= WHAT TO PRODUCE =
Everything in the listing below should be repeated verbatim, apart from the pictures.

= INFORMATION PROVIDED =

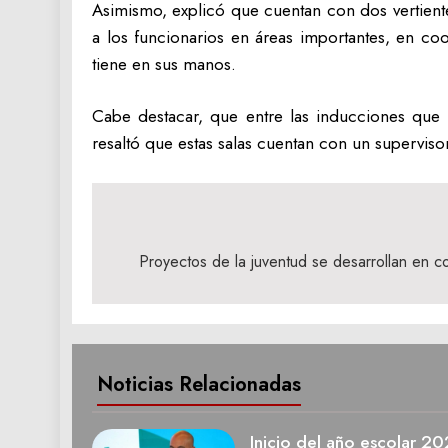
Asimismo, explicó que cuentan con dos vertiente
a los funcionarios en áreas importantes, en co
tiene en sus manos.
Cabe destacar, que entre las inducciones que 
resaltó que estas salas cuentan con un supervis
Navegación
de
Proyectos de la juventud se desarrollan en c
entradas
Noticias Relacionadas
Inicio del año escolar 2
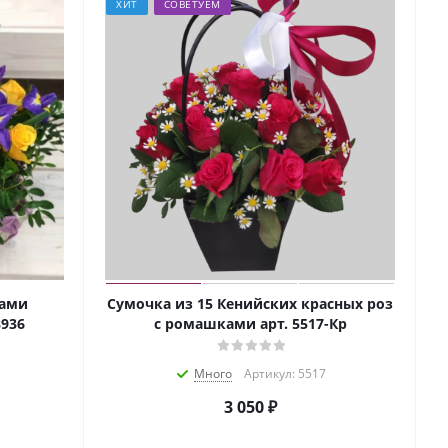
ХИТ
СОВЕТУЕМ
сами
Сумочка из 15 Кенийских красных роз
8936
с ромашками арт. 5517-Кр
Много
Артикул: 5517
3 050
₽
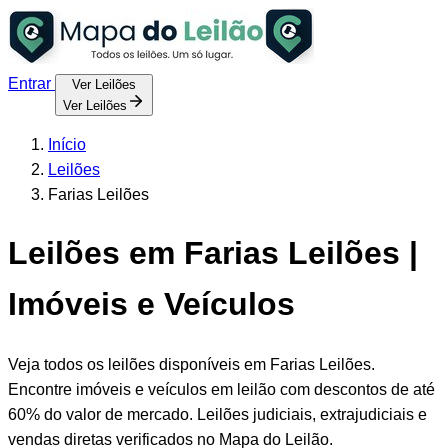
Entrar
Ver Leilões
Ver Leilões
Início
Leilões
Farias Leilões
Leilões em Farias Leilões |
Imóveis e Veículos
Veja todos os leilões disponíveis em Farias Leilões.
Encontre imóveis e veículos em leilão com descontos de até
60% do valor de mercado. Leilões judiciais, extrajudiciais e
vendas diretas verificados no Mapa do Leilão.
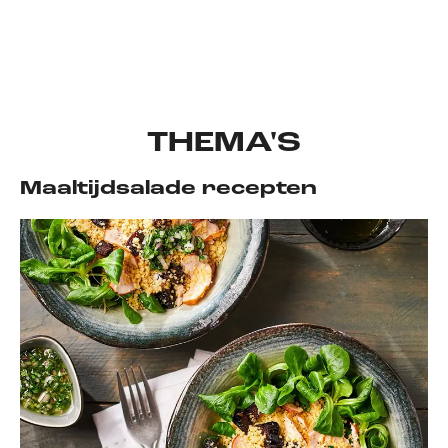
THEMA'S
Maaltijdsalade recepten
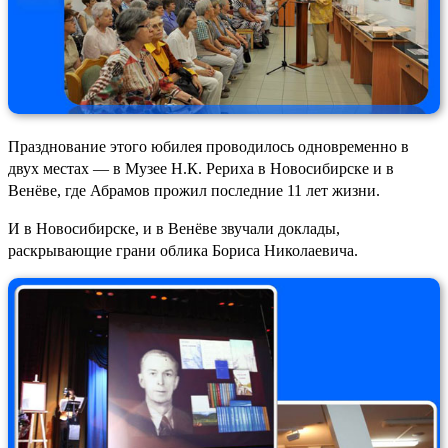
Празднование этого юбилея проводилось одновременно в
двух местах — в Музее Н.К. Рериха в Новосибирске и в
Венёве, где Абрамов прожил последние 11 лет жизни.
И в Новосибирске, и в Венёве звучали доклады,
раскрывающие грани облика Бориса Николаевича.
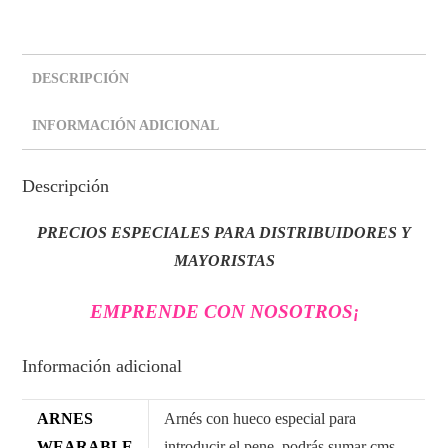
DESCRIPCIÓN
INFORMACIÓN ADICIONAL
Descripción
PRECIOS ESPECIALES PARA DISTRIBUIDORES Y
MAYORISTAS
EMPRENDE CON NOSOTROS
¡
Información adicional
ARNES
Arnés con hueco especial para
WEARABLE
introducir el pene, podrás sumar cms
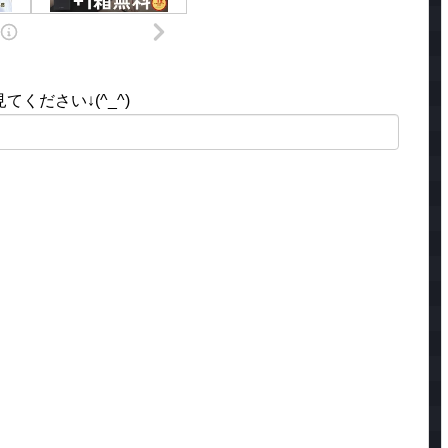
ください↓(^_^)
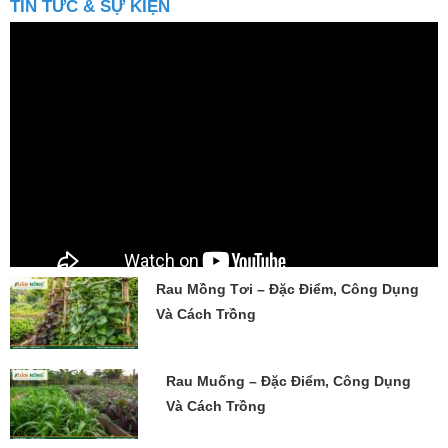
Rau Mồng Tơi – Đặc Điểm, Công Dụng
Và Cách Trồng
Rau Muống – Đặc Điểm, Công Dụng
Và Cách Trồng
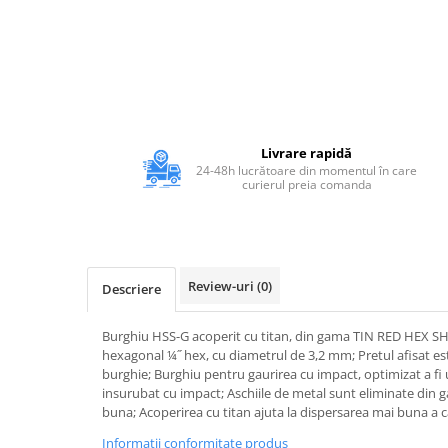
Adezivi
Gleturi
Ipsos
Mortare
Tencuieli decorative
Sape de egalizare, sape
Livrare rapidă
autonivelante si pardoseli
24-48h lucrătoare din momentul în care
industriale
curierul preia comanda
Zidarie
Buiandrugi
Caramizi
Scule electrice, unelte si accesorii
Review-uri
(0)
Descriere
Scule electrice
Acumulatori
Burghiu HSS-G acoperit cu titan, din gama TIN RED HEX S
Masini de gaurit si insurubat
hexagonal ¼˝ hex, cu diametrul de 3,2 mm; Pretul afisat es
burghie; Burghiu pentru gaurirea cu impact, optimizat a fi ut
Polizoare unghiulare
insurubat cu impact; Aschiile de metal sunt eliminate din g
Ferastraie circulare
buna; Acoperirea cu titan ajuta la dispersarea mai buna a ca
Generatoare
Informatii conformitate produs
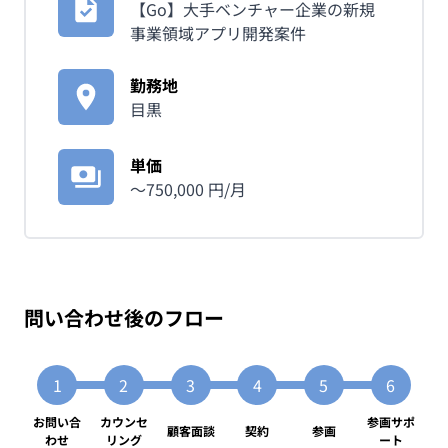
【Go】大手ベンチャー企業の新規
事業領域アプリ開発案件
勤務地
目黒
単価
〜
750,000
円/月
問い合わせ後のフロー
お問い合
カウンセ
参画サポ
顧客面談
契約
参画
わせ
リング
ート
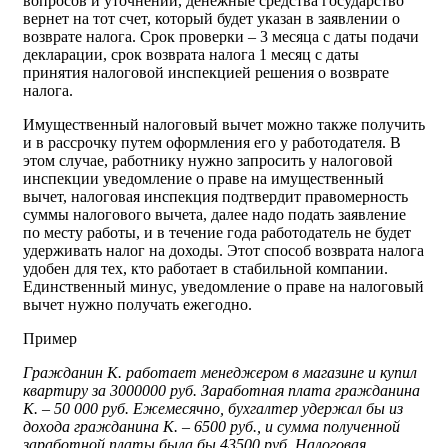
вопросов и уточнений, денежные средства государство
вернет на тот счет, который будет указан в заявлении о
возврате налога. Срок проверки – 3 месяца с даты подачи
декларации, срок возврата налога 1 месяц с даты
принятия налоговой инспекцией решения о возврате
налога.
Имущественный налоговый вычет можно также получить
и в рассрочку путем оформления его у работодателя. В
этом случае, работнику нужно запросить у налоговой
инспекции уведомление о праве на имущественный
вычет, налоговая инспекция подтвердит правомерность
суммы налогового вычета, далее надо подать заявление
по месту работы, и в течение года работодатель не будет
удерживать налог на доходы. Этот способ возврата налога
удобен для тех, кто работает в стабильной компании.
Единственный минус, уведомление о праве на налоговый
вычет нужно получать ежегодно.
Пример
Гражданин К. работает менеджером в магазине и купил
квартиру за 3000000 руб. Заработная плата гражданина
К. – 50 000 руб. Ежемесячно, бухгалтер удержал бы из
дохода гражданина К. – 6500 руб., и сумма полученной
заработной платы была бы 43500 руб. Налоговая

= PROBLEM SOLUTION =
Asimismo, explicó que cuentan con dos vertiente
a los funcionarios en áreas importantes, en co
tiene en sus manos.
Cabe destacar, que entre las inducciones que 
resaltó que estas salas cuentan con un supervis
Navegación
de
Proyectos de la juventud se desarrollan en c
entradas
Noticias Relacionadas
Inicio del año escolar 2
ХИТ
СОВЕТУЕМ
сами
Сумочка из 15 Кенийских красных роз
8936
с ромашками арт. 5517-Кр
Много
Артикул: 5517
3 050
₽
Entrar
Ver Leilões
Ver Leilões
Início
Leilões
Farias Leilões
Leilões em Farias Leilões |
Imóveis e Veículos
Veja todos os leilões disponíveis em Farias Leilões.
Encontre imóveis e veículos em leilão com descontos de até
60% do valor de mercado. Leilões judiciais, extrajudiciais e
vendas diretas verificados no Mapa do Leilão.
THEMA'S
Maaltijdsalade recepten
Празднование этого юбилея проводилось одновременно в
двух местах — в Музее Н.К. Рериха в Новосибирске и в
Венёве, где Абрамов прожил последние 11 лет жизни.
И в Новосибирске, и в Венёве звучали доклады,
раскрывающие грани облика Бориса Николаевича.
DESCRIPCIÓN
INFORMACIÓN ADICIONAL
Descripción
PRECIOS ESPECIALES PARA DISTRIBUIDORES Y
MAYORISTAS
EMPRENDE CON NOSOTROS
¡
Información adicional
ARNES
Arnés con hueco especial para
WEARABLE
introducir el pene, podrás sumar cms
ください↓(^_^)
Rau Mồng Tơi – Đặc Điểm, Công Dụng
Và Cách Trồng
Rau Muống – Đặc Điểm, Công Dụng
Và Cách Trồng
Adezivi
Gleturi
Ipsos
Mortare
Tencuieli decorative
Sape de egalizare, sape
Livrare rapidă
autonivelante si pardoseli
24-48h lucrătoare din momentul în care
industriale
curierul preia comanda
Zidarie
Buiandrugi
Caramizi
Scule electrice, unelte si accesorii
Review-uri
(0)
Descriere
Scule electrice
Acumulatori
Burghiu HSS-G acoperit cu titan, din gama TIN RED HEX S
Masini de gaurit si insurubat
hexagonal ¼˝ hex, cu diametrul de 3,2 mm; Pretul afisat es
burghie; Burghiu pentru gaurirea cu impact, optimizat a fi ut
Polizoare unghiulare
insurubat cu impact; Aschiile de metal sunt eliminate din g
Ferastraie circulare
buna; Acoperirea cu titan ajuta la dispersarea mai buna a ca
Generatoare
Informatii conformitate produs
【Go】大手ベンチャー企業の新規
事業領域アプリ開発案件
勤務地
目黒
単価
〜
750,000
円/月
問い合わせ後のフロー
お問い合
カウンセ
参画サポ
顧客面談
契約
参画
わせ
リング
ート
вопросов и уточнений, денежные средства государство
вернет на тот счет, который будет указан в заявлении о
возврате налога. Срок проверки – 3 месяца с даты подачи
декларации, срок возврата налога 1 месяц с даты
принятия налоговой инспекцией решения о возврате
налога.
Имущественный налоговый вычет можно также получить
и в рассрочку путем оформления его у работодателя. В
этом случае, работнику нужно запросить у налоговой
инспекции уведомление о праве на имущественный
вычет, налоговая инспекция подтвердит правомерность
суммы налогового вычета, далее надо подать заявление
по месту работы, и в течение года работодатель не будет
удерживать налог на доходы. Этот способ возврата налога
удобен для тех, кто работает в стабильной компании.
Единственный минус, уведомление о праве на налоговый
вычет нужно получать ежегодно.
Пример
Гражданин К. работает менеджером в магазине и купил
квартиру за 3000000 руб. Заработная плата гражданина
К. – 50 000 руб. Ежемесячно, бухгалтер удержал бы из
дохода гражданина К. – 6500 руб., и сумма полученной
заработной платы была бы 43500 руб. Налоговая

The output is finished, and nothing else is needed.